| Task statement |
Using the entries that follow, state how many lines contain "Show", with no other words.

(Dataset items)
------------------------------------------------------------------------
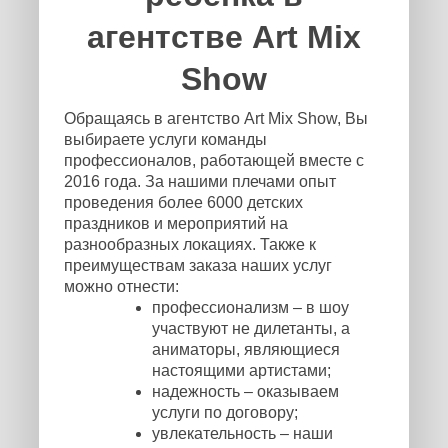
агентстве Art Mix
Show
Обращаясь в агентство Art Mix Show, Вы
выбираете услуги команды
профессионалов, работающей вместе с
2016 года. За нашими плечами опыт
проведения более 6000 детских
праздников и мероприятий на
разнообразных локациях. Также к
преимуществам заказа наших услуг
можно отнести:
профессионализм – в шоу
участвуют не дилетанты, а
аниматоры, являющиеся
настоящими артистами;
надежность – оказываем
услуги по договору;
увлекательность – наши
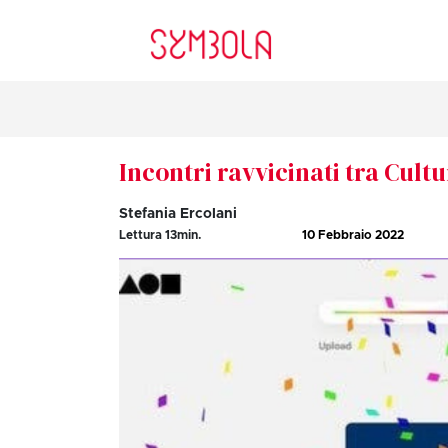
Incontri ravvicinati tra Cult
Stefania Ercolani
Lettura
13
min.
10 Febbraio 2022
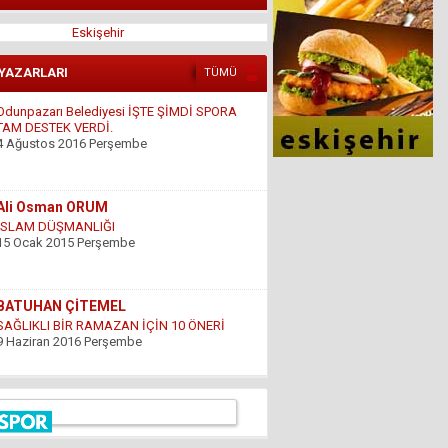
Eskişehir
Odunpazarı Belediyesi İŞTE ŞİMDİ SPORA
TAM DESTEK VERDİ.
 YAZARLARI
TÜMÜ
4 Ağustos 2016 Perşembe
Ali Osman ORUM
İSLAM DÜŞMANLIĞI
15 Ocak 2015 Perşembe
BATUHAN ÇİTEMEL
SAĞLIKLI BİR RAMAZAN İÇİN 10 ÖNERİ
9 Haziran 2016 Perşembe
GÜNDOĞDU YILDIRIM
ÇARESİZLİK
9 Haziran 2016 Perşembe
Hüseyin DÜŞ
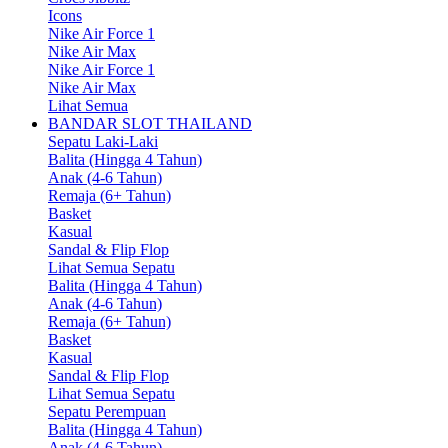
Icons
Nike Air Force 1
Nike Air Max
Nike Air Force 1
Nike Air Max
Lihat Semua
BANDAR SLOT THAILAND
Sepatu Laki-Laki
Balita (Hingga 4 Tahun)
Anak (4-6 Tahun)
Remaja (6+ Tahun)
Basket
Kasual
Sandal & Flip Flop
Lihat Semua Sepatu
Balita (Hingga 4 Tahun)
Anak (4-6 Tahun)
Remaja (6+ Tahun)
Basket
Kasual
Sandal & Flip Flop
Lihat Semua Sepatu
Sepatu Perempuan
Balita (Hingga 4 Tahun)
Anak (4-6 Tahun)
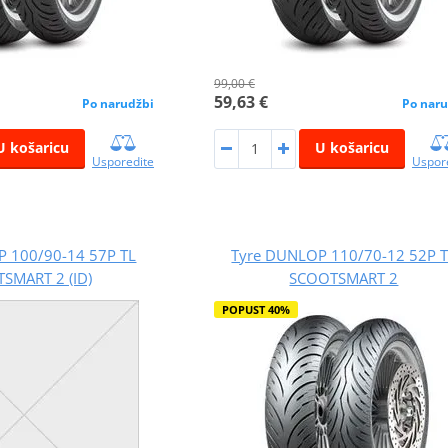
99,00 €
59,63 €
Po narudžbi
Po naru
U košaricu
U košaricu
Usporedite
Uspor
 100/90-14 57P TL
Tyre DUNLOP 110/70-12 52P 
SMART 2 (ID)
SCOOTSMART 2
POPUST 40%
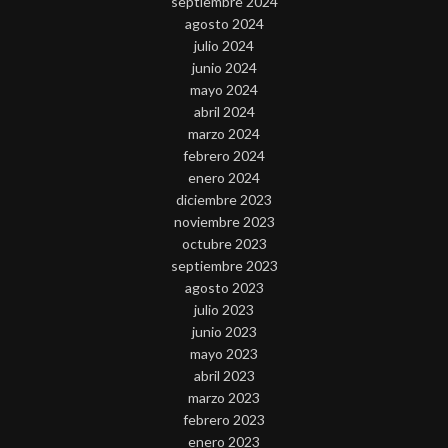
septiembre 2024
agosto 2024
julio 2024
junio 2024
mayo 2024
abril 2024
marzo 2024
febrero 2024
enero 2024
diciembre 2023
noviembre 2023
octubre 2023
septiembre 2023
agosto 2023
julio 2023
junio 2023
mayo 2023
abril 2023
marzo 2023
febrero 2023
enero 2023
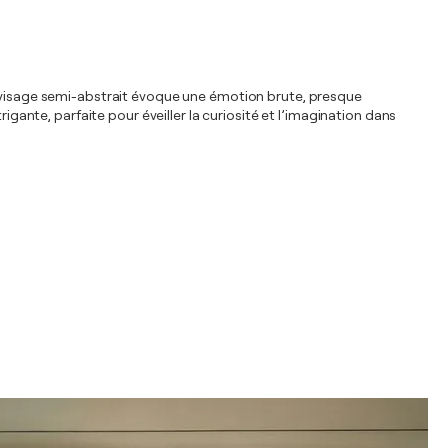
Le visage semi-abstrait évoque une émotion brute, presque
igante, parfaite pour éveiller la curiosité et l’imagination dans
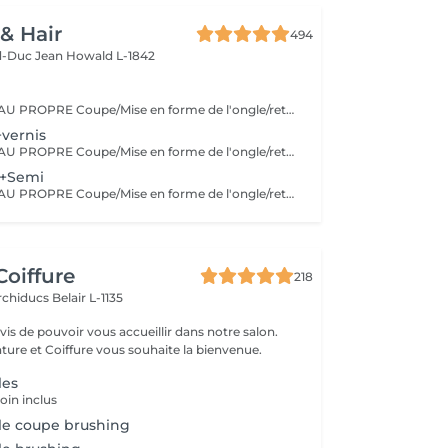
 & Hair
494
d-Duc Jean
Howald L-1842
EFFICACE MISE AU PROPRE Coupe/Mise en forme de l'ongle/retrait des cuticules/retrait des callosités/peeling/gommage/crème La pédicure classique est une pédicure simple complète et efficace elle est parfaite pour entretenir vos pieds tout au long de l'année.
vernis
EFFICACE MISE AU PROPRE Coupe/Mise en forme de l'ongle/retrait des cuticules/retrait des callosités/peeling/gommage/crème La pédicure classique est une pédicure simple complète et efficace elle est parfaite pour entretenir vos pieds tout au long de l'année.
 +Semi
EFFICACE MISE AU PROPRE Coupe/Mise en forme de l'ongle/retrait des cuticules/retrait des callosités/peeling/gommage/crème La pédicure classique est une pédicure simple complète et efficace elle est parfaite pour entretenir vos pieds tout au long de l'année.
Coiffure
218
Archiducs
Belair L-1135
s de pouvoir vous accueillir dans notre salon.
ture et Coiffure vous souhaite la bienvenue.
les
oin inclus
le coupe brushing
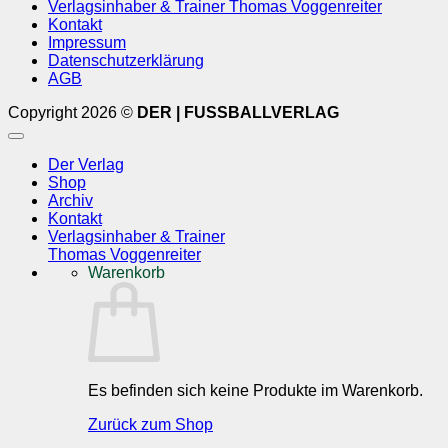
Verlagsinhaber & Trainer Thomas Voggenreiter
Kontakt
Impressum
Datenschutzerklärung
AGB
Copyright 2026 ©
DER | FUSSBALLVERLAG
Der Verlag
Shop
Archiv
Kontakt
Verlagsinhaber & Trainer
Thomas Voggenreiter
Warenkorb
Es befinden sich keine Produkte im Warenkorb.
Zurück zum Shop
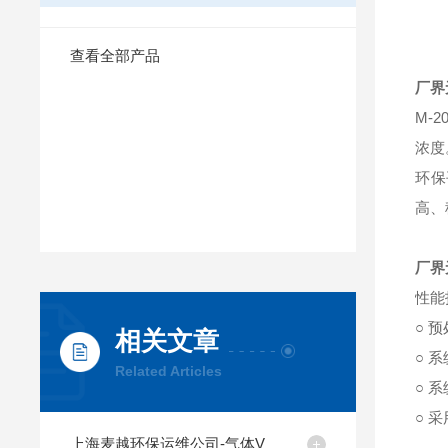
查看全部产品
厂界
M-
浓度
环保
高、
厂界
性能
○ 
相关文章
○ 
Related Articles
○ 
○ 
上海麦越环保运维公司-气体V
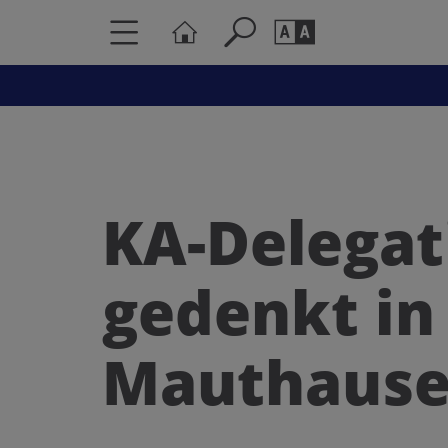
Seite durchs
Barrierefrei
Schriftgröße
A
A
KA-Delegat
gedenkt in
Mauthaus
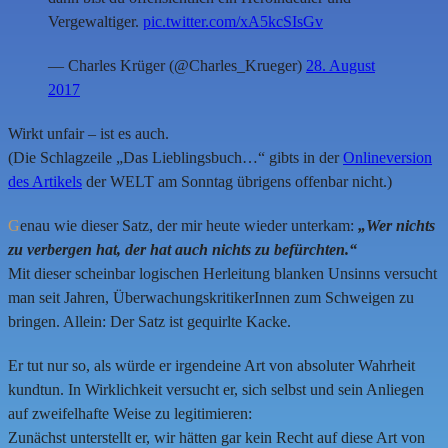
Vergewaltiger.
pic.twitter.com/xA5kcSIsGv
— Charles Krüger (@Charles_Krueger)
28. August
2017
Wirkt unfair – ist es auch.
(Die Schlagzeile „Das Lieblingsbuch…“ gibts in der
Onlineversion
des Artikels
der WELT am Sonntag übrigens offenbar nicht.)
G
enau wie dieser Satz, der mir heute wieder unterkam:
„Wer nichts
zu verbergen hat, der hat auch nichts zu befürchten.“
Mit dieser scheinbar logischen Herleitung blanken Unsinns versucht
man seit Jahren, ÜberwachungskritikerInnen zum Schweigen zu
bringen. Allein: Der Satz ist gequirlte Kacke.
Er tut nur so, als würde er irgendeine Art von absoluter Wahrheit
kundtun. In Wirklichkeit versucht er, sich selbst und sein Anliegen
auf zweifelhafte Weise zu legitimieren:
Zunächst unterstellt er, wir hätten gar kein Recht auf diese Art von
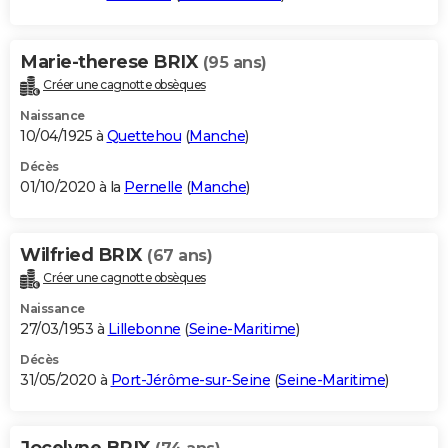
Marie-therese BRIX
(95 ans)
Créer une cagnotte obsèques
Naissance
10/04/1925 à
Quettehou
(
Manche
)
Décès
01/10/2020 à la
Pernelle
(
Manche
)
Wilfried BRIX
(67 ans)
Créer une cagnotte obsèques
Naissance
27/03/1953 à
Lillebonne
(
Seine-Maritime
)
Décès
31/05/2020 à
Port-Jérôme-sur-Seine
(
Seine-Maritime
)
Jocelyne BRIX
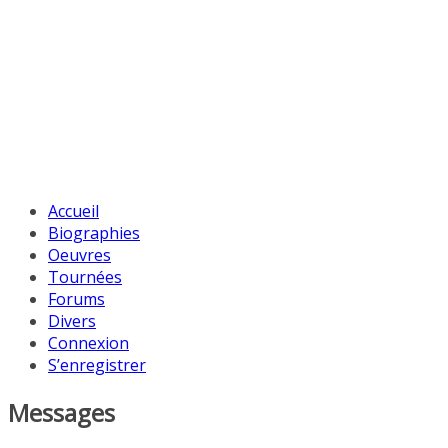
Accueil
Biographies
Oeuvres
Tournées
Forums
Divers
Connexion
S’enregistrer
Messages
------------------------------------------------------------------------
| Result |
2